Identità nella diversità ovvero una diversità nell’identità abbiamo l’essenza e l’essere che sono due
aspetti della stessa medaglia. Abbiamo due identici diversi. Sono la stessa cosa da due punti diversi.
L’altro è diverso sia dall’esser posto come mero esser posto è diverso anche dalla presupposizione
immediata, la quale non rimanda necessariamente all’essenza. L’altro rimanda all’essenza, l’altro che
è la determinazione riflessiva rimanda alla riflessione determinante. Essa pone mediante dialettica le
due identità che sono diverse bensì identiche nella loro diversità.
Identico diverso e opposto sono determinazioni riflessive. Dicono com’è l’essere es il tavolo è
identico a sé o è diverso dalla sedia ma non lo dicono allo stesso modo di quando noi diciamo il tavolo
è bianco. Questa è una det non riflessiva bensì ontologica, dell’essere. Det riflessive: determinazione
dell’essere posta in base al modo per il quale lo pensiamo. Questa det è mediata dal pensiero che noi
abbiamo del tavolo perché consideriamo l’essenza dell’identità, il tavolo è identico a sé stesso.

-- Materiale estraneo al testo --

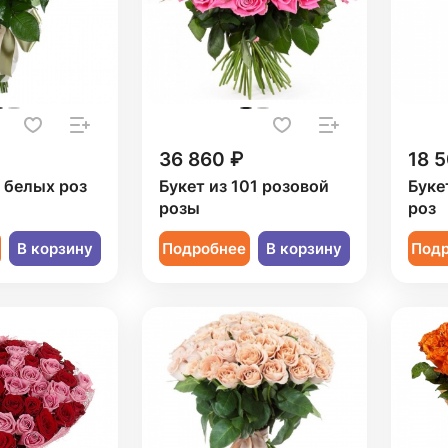
36 860 ₽
18 
9 белых роз
Букет из 101 розовой
Буке
розы
роз
В корзину
Подробнее
В корзину
Под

ESSER DETERMINATO: ESSERE DELLA LOGICA DELL’ESSERE, ESSERE COLTO


IMMEDIATEMENTE.
DIVERSO DA ESSER POSTO.
COGLIAMO L’ESSERE NON IMMEDIATEMNTE MA A PARTIRE DALL’ESSENZA DALLA
FORMA O DALLA REGOLA CHE è LA SUA IDENTITà. IL TAVOLO è IDENTICO A Sé.
LE DETERMINAZIONI RIFLESSIVE SONO LE DETERMINAZIONI DELL’ESSENZA.
DETERMINAZIONI ESSENZIALI. PRIMA SUPERIORITà LE DTERMINAZIONI ESSENZIALI
SONO SUPERIORI A QUELLE ONTOLOGICHE.
HANNO QUALCOSA DI Più DELL’ESSER POSTO CHE è VACUITà MA HANNO QUALCOSA
IN MENO DALLE DET ONTOLOGICHE. LE ESSENZIALITà SONO LE DETERMINAZIONI
RIFLESSIVE.
Anche nelle essenzialità c’è dialettica. Non sono sole, libere e librantesi nel vuoto senza attrazione né
repulsione reciproca.
Stanno nella relazione che è la relazione del passaggio l’una nell’altra. Si passa dall’identità alla
diversità alla contraddizione ecc. c’è una relazione intrinseca tra di esse.
Partiamo dall’identità e arriviamo alla differenza ma non possiamo viceversa dice hegel. Solo con
l’identità possiamo trovare la differenza. Si susseguono l’una all’altra in una maniera necessaria.